Why do you reset the loss every tenth scheduler step, and step the scheduler and zero the gradients every 4th iteration while training on the Charades Dataset?

piergiaj / pytorch-i3d

Apache License 2.0

971 stars 250 forks source link

Why do you reset the loss every tenth scheduler step, and step the scheduler and zero the gradients every 4th iteration while training on the Charades Dataset? #44

Open tym0027 opened 5 years ago

tym0027 commented 5 years ago

Forgive me if the answer is obvious, but I am using this pytorch implementation with my own data and am confused what the purpose is of a few lines of code in train_i3d.py are doing.

The optimizer was having it's gradients zeroed and the scheduler stepped every 4th iteration, and then you reset the loss every tenth step made with the scheduler. Does this relate to something specific in the CHARADEs dataset? I had assumed during implementation of my own project, that it was something specific to i3d.

piergiaj commented 5 years ago

This was done for gradient accumulation over multiple batches. When training with only a few GPUs, it is often helpful to accumulate gradients over many batches to increase the batch size per step. It is a hyperparameters, and the best value will vary from dataset to dataset.

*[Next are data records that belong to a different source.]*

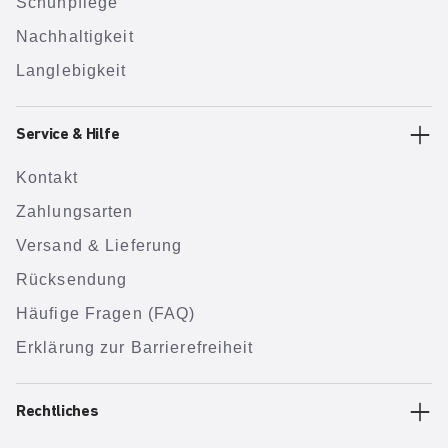
Schuhpflege
Nachhaltigkeit
Langlebigkeit
Service & Hilfe
Kontakt
Zahlungsarten
Versand & Lieferung
Rücksendung
Häufige Fragen (FAQ)
Erklärung zur Barrierefreiheit
Rechtliches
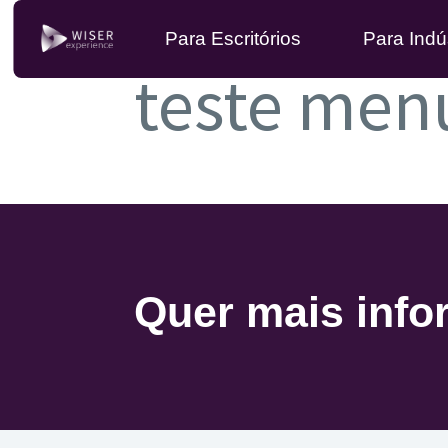
Para Escritórios
Para Indú
teste men
Quer mais inf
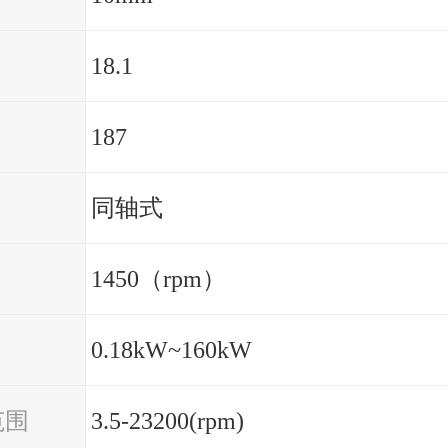
18.1
187
同轴式
1450（rpm）
0.18kW~160kW
范围
3.5-23200(rpm)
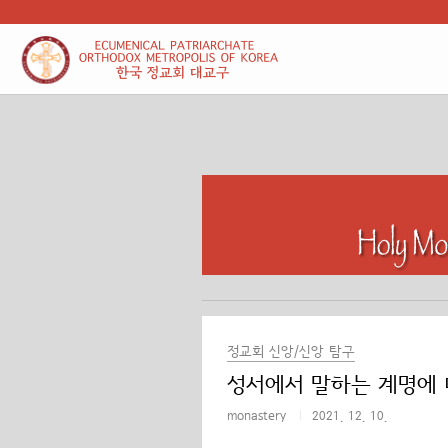
본문 바로가기
정교회 신앙/신앙 탐구
성서에서 말하는 계명에
monastery
2021. 12. 10.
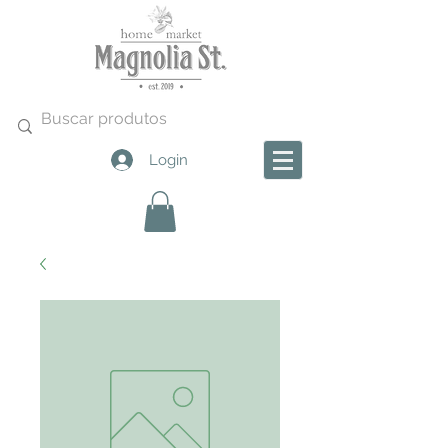
Login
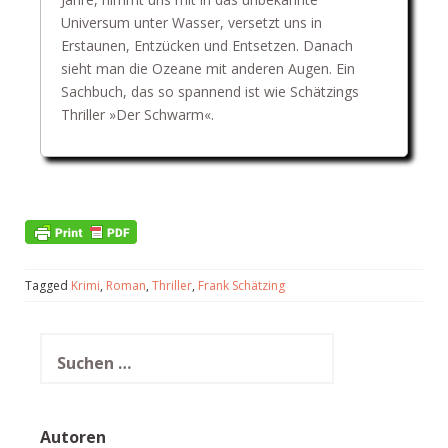
Universum unter Wasser, versetzt uns in
Erstaunen, Entzücken und Entsetzen. Danach
sieht man die Ozeane mit anderen Augen. Ein
Sachbuch, das so spannend ist wie Schätzings
Thriller »Der Schwarm«.
Tagged
Krimi
,
Roman
,
Thriller
,
Frank Schätzing
Suchen
nach:
Autoren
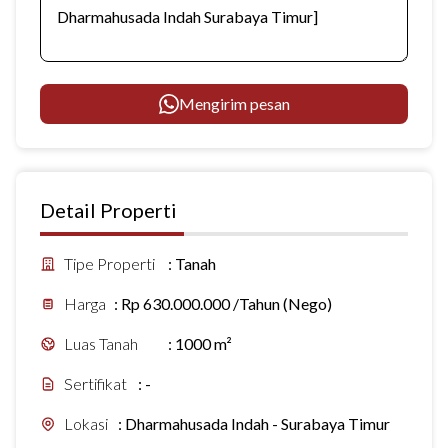
Mengirim pesan
Detail Properti
Tipe Properti
:
Tanah
Harga
:
Rp 630.000.000 /Tahun (Nego)
Luas Tanah
:
1000 m²
Sertifikat
:
-
Lokasi
:
Dharmahusada Indah - Surabaya Timur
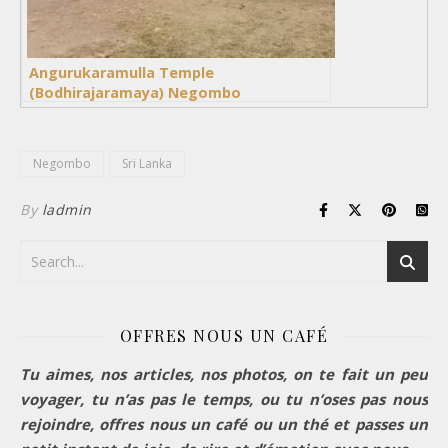
Angurukaramulla Temple
(Bodhirajaramaya) Negombo
Negombo
Sri Lanka
By
ladmin
OFFRES NOUS UN CAFÉ
Tu aimes, nos articles, nos photos, on te fait un peu
voyager, tu n’as pas le temps, ou tu n’oses pas nous
rejoindre, offres nous un café ou un thé et passes un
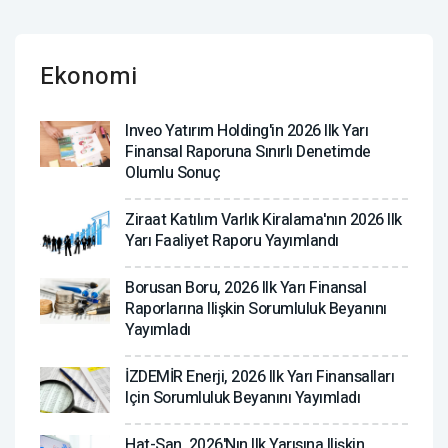
Ekonomi
Inveo Yatırım Holding'in 2026 Ilk Yarı
Finansal Raporuna Sınırlı Denetimde
Olumlu Sonuç
Ziraat Katılım Varlık Kiralama'nın 2026 Ilk
Yarı Faaliyet Raporu Yayımlandı
Borusan Boru, 2026 Ilk Yarı Finansal
Raporlarına Ilişkin Sorumluluk Beyanını
Yayımladı
İZDEMİR Enerji, 2026 Ilk Yarı Finansalları
Için Sorumluluk Beyanını Yayımladı
Hat-San, 2026'nın Ilk Yarısına Ilişkin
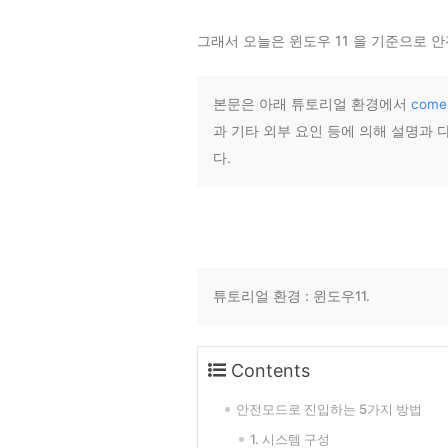
그래서 오늘은 윈도우 11 을 기준으로 
본문은 아래 튜토리얼 환경에서
come
과 기타 외부 요인 등에 의해 설명과
다.
튜토리얼 환경 : 윈도우11.
Contents
안전모드로 진입하는 5가지 방법
1. 시스템 구성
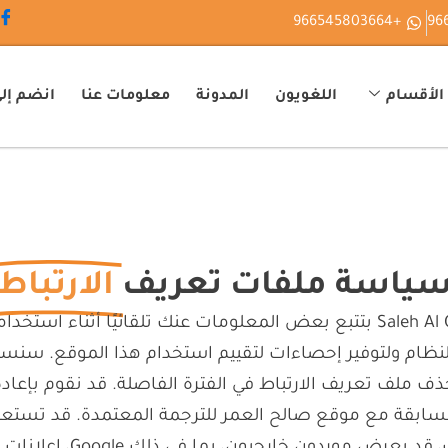
+966545803664
الأقسام
اللغويون
المدونة
معلومات عنا
انضم إلى
ياسة ملفات تعريف
الارتباط
ظام ولتوفير إحصاءات لتقييم استخدام هذا الموقع. سنستخ
 حذف ملف تعريف الارتباط في الفترة الفاصلة. قد نقوم بإع
 السابقة مع موقع صالح العمر للترجمة المعتمدة. قد تست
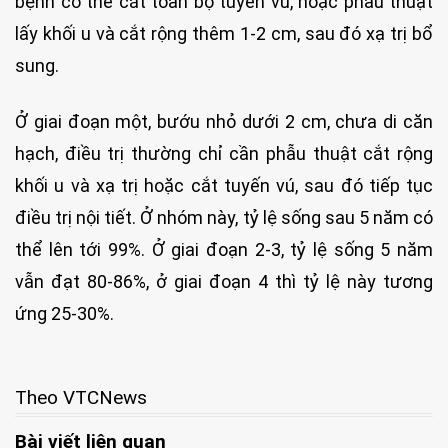
bệnh có thể cắt toàn bộ tuyến vú, hoặc phẫu thuật
lấy khối u và cắt rộng thêm 1-2 cm, sau đó xạ trị bổ
sung.
Ở giai đoạn một, bướu nhỏ dưới 2 cm, chưa di căn
hạch, điều trị thường chỉ cần phẫu thuật cắt rộng
khối u và xạ trị hoặc cắt tuyến vú, sau đó tiếp tục
điều trị nội tiết. Ở nhóm này, tỷ lệ sống sau 5 năm có
thể lên tới 99%. Ở giai đoạn 2-3, tỷ lệ sống 5 năm
vẫn đạt 80-86%, ở giai đoạn 4 thì tỷ lệ này tương
ứng 25-30%.
Theo VTCNews
Bài viết liên quan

burak43 commented 4 years ago

@piergiaj I think num_steps_per_update must be a divider of len(dataloader) which is the number of required forward passes for the training data. Otherwise, calculated loss values for leftover forward passes are zerod when phase changes from train to val. So, the leftover forward passes' loss values are not used at all because after validation phase, loss values will start from zero; however, there were leftover loss values from previous training forward passes. Am I right?